3- BD Immortels ! Cette action est dessinée dans la Bande dessinée éditée par le Comité du souvenir, planches 25 et 26 puis 36 et 37.
4- Camp de Choisel – Situé à Châteaubriant, le camp interne d’abord des Roms et des droits communs. A la suite de la grande rafle d’octobre 194à , réalisée par la police française parmi les responsables communistes, élus, syndicalistes, les militants sont transférés à Choisel à partir de mai 1941, après un périple à travers plusieurs prisons (Clairvaux, Fontevrault etc)
5 – Maquis de Saffré – A l’été 1943, un maquis se forme au lieu-dit « La Maison Rouge » sur la commune des Touches, près de Nort-sur-Erdre (44). Des jeunes réfractaires au STO s’entraînent dans la forêt de Teillay. Décision est prise de regrouper les forces et de transférer le maquis en forêt de Saffré. Le 28 juin 1944, peu avant le lever du jour, 2 500 soldats allemands et miliciens « français » attaquent les maquisards. 13 maquisards meurent au combat, 27 sont faits prisonniers et sont fusillés le lendemain au château de la Bouvardière, à Saint-Herblain.

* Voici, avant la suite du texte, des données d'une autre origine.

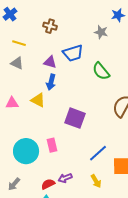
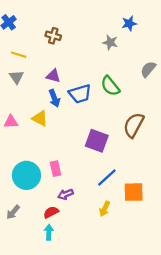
blue trapezoid: (73, 53) -> (80, 94), moved
gray triangle: (17, 63) -> (16, 77), turned 32
blue arrow: (51, 82) -> (54, 98), turned -35
purple square: (75, 118) -> (97, 141), moved
purple arrow: (65, 178) -> (66, 194), moved
yellow arrow: (96, 181) -> (105, 209), turned 56

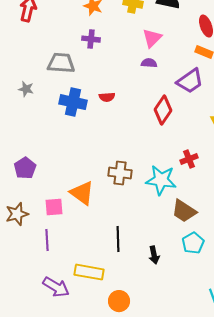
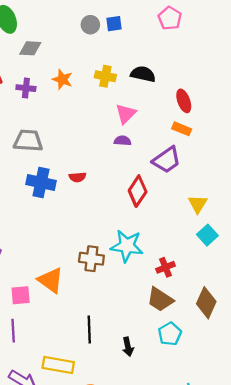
purple cross: (91, 39) -> (26, 88), moved
red cross: (189, 159) -> (166, 267), moved
cyan star: (161, 180) -> (127, 246), moved

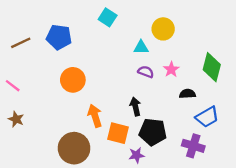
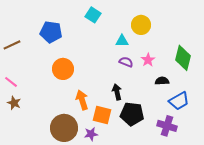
brown line: (21, 43) -> (12, 45), moved
pink line: (13, 86) -> (11, 82), moved
purple star: (137, 155) -> (91, 134), moved

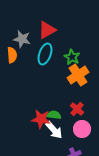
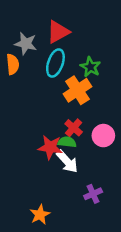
orange cross: (78, 75) -> (77, 90), moved
red cross: (77, 109) -> (74, 128), moved
pink circle: (82, 129) -> (103, 136), moved

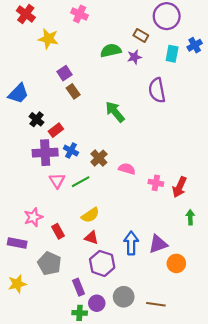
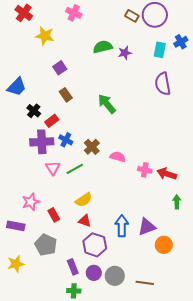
brown rectangle: (141, 35) -> (132, 16), moved
purple semicircle: (157, 90) -> (163, 84), moved
brown rectangle: (73, 91) -> (66, 95), moved
red arrow: (180, 187) -> (167, 174), turned 84
purple circle: (97, 303) -> (94, 273), moved

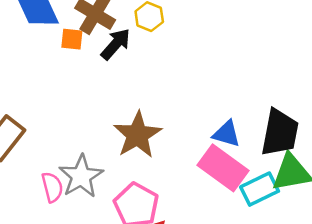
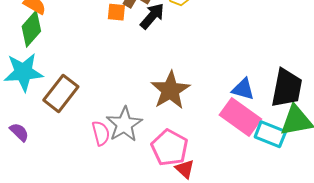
cyan rectangle: (260, 189) -> (270, 134), turned 48

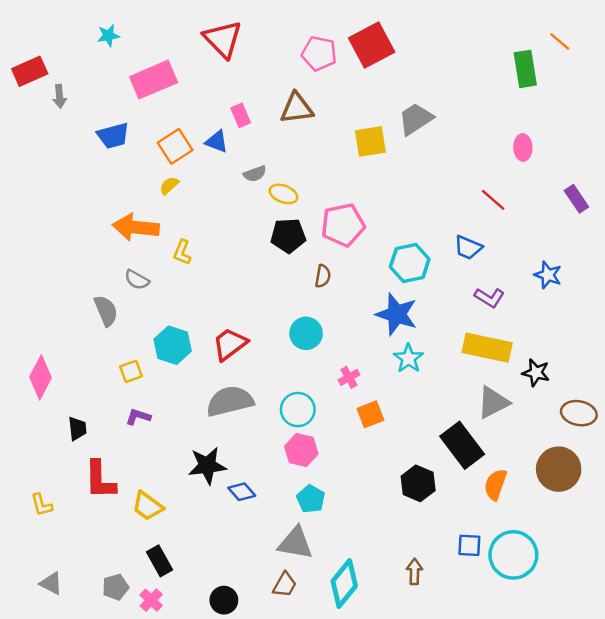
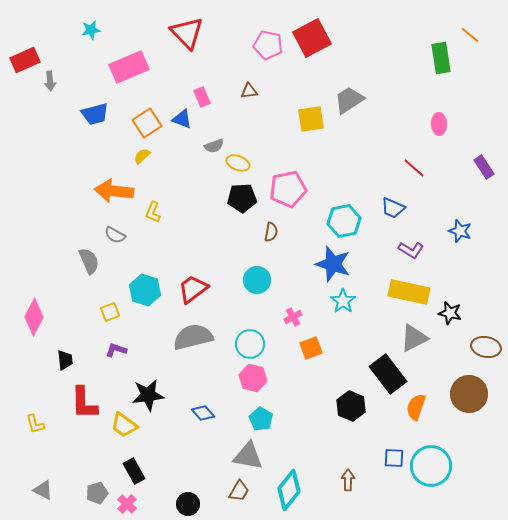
brown triangle: (297, 108) -> (249, 91), size x0.6
black star: (207, 466) -> (148, 395), moved

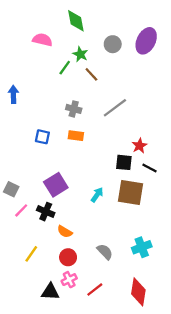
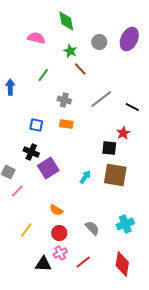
green line: (65, 68) -> (43, 75), moved
black line: (149, 168) -> (132, 107), moved
black cross: (46, 212) -> (31, 152), moved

6 – Ernest Legoff, militant communiste et CGTU très actif à Saint-Nazaire, il s’installe à Nort-sur-Erdre comme gérant d’un magasin des Docks de l’Ouest. Arrêté par le SPAC le 12 août 1942, il est jugé avec 44 autres accusés en 1943 (Procès des 42), condamné, il est déporté et meurt le 15 mars 1944 à Dora.